En effet, la question me semble intéressante à plus d'un titre et se pose différemment selon que l'on est avocat ou client, bien entendu.

Comme avocat, faire une convention d'honoraires de résultat pour le divorce stricto sensu (c'est à dire hors liquidation du régime matrimonial) me cause problème. En effet, dans cette matière éminemment mouvante qu'est le droit de la famille, la situation morale des ex-époux est importante dans l'avancée du divorce et il est tout à fait courant de voir des divorces commencer avec violence et se terminer amiablement, le temps pansant les plaies, c'est parfois le bien que l'on peut tirer des lenteurs de nos procédures.

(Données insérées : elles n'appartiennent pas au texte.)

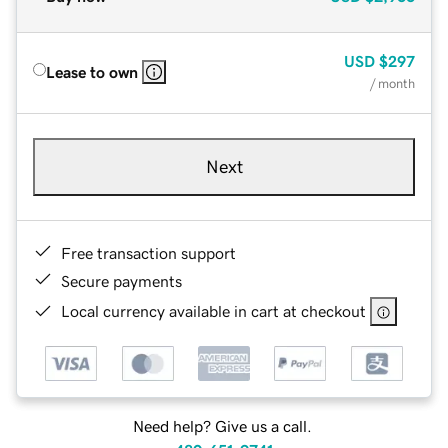
USD
$297
Lease to own
/ month
Next
Free transaction support
Secure payments
Local currency available in cart at checkout
Need help? Give us a call.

Comme cela ressort de ce blog et de mon site adr-avocat.com, je milite, autant que faire se peut, pour la mise en oeuvre, chaque fois que cela s'avère possible, de solutions alternatives à la résolution des conflits. Autrement dit, la recherches de solutions amiables permettant aux époux d'être totalement décisionnels dans leur divorce. Or dans un divorce l'élément fondamental sur lequel se fonde l'honoraire de résultat est clairement la prestation compensatoire. J'aurais clairement le sentiment d'avoir un conflit d'intérêt avec mon propre client si mes honoraires étaient liés au résultat financier.

La difficulté tient en réalité à ce qu'il n'existe aucune modalité fiable d'évaluation des prestations compensatoires, de sorte qu'il n'y a pas d'objectivité possible.

Par contre en ce qui concerne la liquidation du régime matrimonial, je n'ai absolument pas cette difficulté car la loi est relativement précise. Je fais donc volontiers des conventions d'honoraires de résultats dans ce cadre.